Was he talking about the underdevelopment of Africa that makes the continent appear like it's regressing while others are progressing? That we cherish being African is indeed true and sound, a valid assertion. "Humanity turned to dust" alludes to death, perhaps the deaths occuring in the continent, be they the result of starvation, genocide, and HIV-AIDS, or just the death other continents imagine Africa experiences. Focus your camera on Zimbabwe: rapid migration to neighboring countries and beyond-- some of these exiles have been passed dead by their relatives back home, or they feel dead, faced with challenges of starting life anew, or choosing to kill the Zimbabwean identity to become American, British, Canadian, to become these new identities in a deliberate and intentional way ("Where are you from. You've a nice accent". "Me? Oh, Atlanta, sometimes Kentucky!"). Now elections are happening back home and we are not there to vote, enabling or increasing the chances of the current regime to continue clinging to power.

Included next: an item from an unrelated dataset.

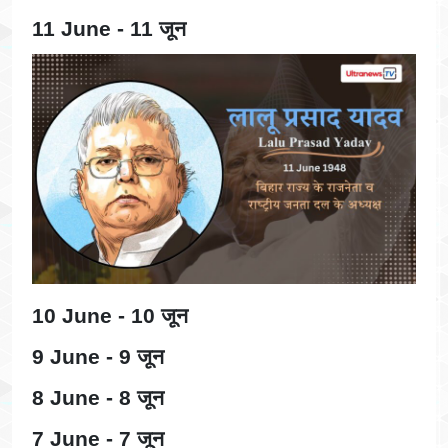
11 June - 11 जून
10 June - 10 जून
9 June - 9 जून
8 June - 8 जून
7 June - 7 जून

The other part of the poem I like is the mention of humanity turning to tree or grass, both of which are forms of transformation or transition into another life form. Yet the transformation is still some kind of death;it is possible that Marechera knew about reincarnation and embraced it. In fact, were I in Harare's Africa Unity Square now, I might have been tempted to ask: "Which one of you trees is Marechera?" Next,I would look at the grass around me and see which one would inspire a poem, especially one about elections.
The poem then ends with what could even qualify as a prophetic statement about how things turned out for Marechera, a fallen friend of ours whom we remember conveniently, starting by publishing and praising his works post-humously, writing theses and dessertations that claim to raise his influence to grand proportions, and once every year meeting somewhere in the Avenues or Harare Gardens (if we still do)to read from his works and watch Olly Maruma's film adaptation of House of Hunger. In most cases though, based on what I know as tributes paid to our fallen artists, there is that which is painfully selfish on the part of those memorializing Art; that is to say, our memories (the tears we shed) return as
an "admired landscape wrenching a dewy drop in the cause/of Art."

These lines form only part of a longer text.